▶ Exercise description:
Among the lines below, take the one holding "Weasel 1990 (70, 654)", the one holding "People (48, 221)", and all lines between them. Set them down exactly.

▶ Dataset records:
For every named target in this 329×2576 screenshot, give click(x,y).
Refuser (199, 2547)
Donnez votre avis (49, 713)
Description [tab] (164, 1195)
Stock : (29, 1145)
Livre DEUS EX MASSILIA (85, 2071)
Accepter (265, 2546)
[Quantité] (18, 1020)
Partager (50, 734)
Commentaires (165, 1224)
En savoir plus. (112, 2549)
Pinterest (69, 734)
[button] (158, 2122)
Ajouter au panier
---
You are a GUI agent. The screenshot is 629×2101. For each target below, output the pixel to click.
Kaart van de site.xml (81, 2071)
...
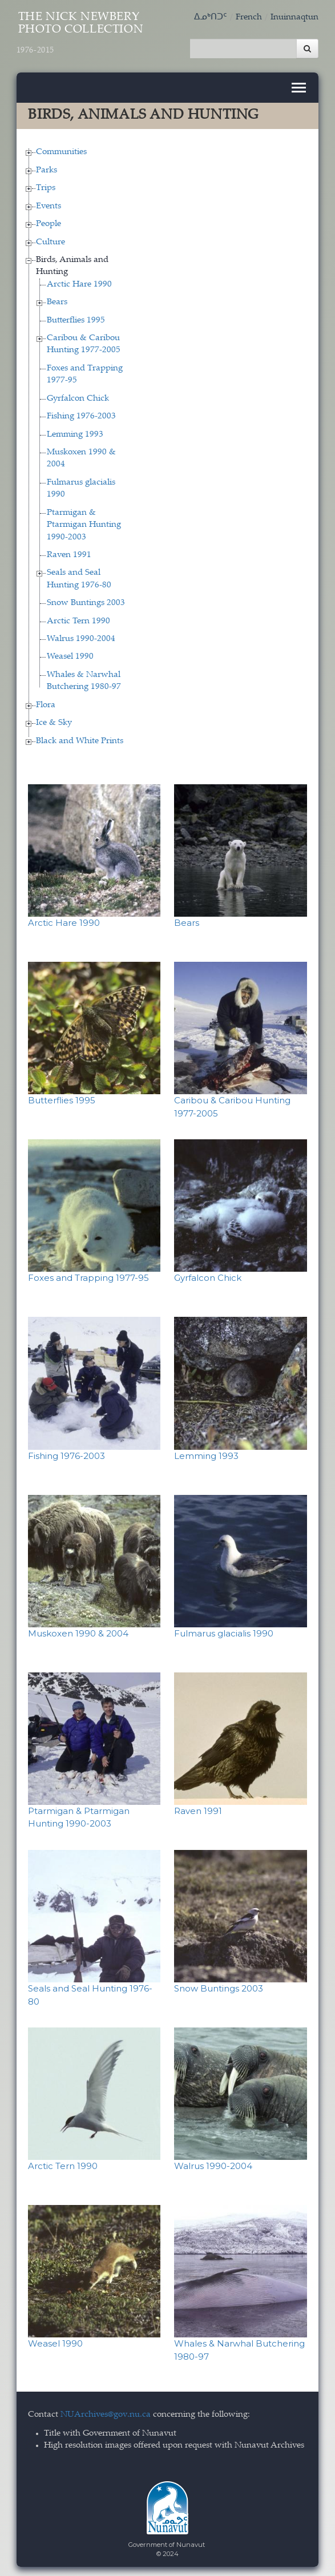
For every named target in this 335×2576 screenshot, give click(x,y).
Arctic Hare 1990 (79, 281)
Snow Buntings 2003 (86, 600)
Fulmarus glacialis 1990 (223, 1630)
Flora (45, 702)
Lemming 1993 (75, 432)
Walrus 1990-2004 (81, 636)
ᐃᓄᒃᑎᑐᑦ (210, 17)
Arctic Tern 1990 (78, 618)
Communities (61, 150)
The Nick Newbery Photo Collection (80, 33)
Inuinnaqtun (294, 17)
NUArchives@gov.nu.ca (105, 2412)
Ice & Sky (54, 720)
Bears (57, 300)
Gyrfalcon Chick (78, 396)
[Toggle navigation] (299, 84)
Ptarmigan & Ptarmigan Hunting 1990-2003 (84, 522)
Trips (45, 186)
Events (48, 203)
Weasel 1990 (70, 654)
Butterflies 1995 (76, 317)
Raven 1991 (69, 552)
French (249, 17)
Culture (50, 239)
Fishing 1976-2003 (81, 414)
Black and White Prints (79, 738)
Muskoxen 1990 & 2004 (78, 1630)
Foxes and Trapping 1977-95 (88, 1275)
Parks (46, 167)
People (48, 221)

▶ Completed task:
Weasel 1990 (70, 654)
Butterflies 1995 (76, 317)
Raven 1991 (69, 552)
French (249, 17)
Culture (50, 239)
Fishing 1976-2003 (81, 414)
Black and White Prints (79, 738)
Muskoxen 1990 & 2004 (78, 1630)
Foxes and Trapping 1977-95 (88, 1275)
Parks (46, 167)
People (48, 221)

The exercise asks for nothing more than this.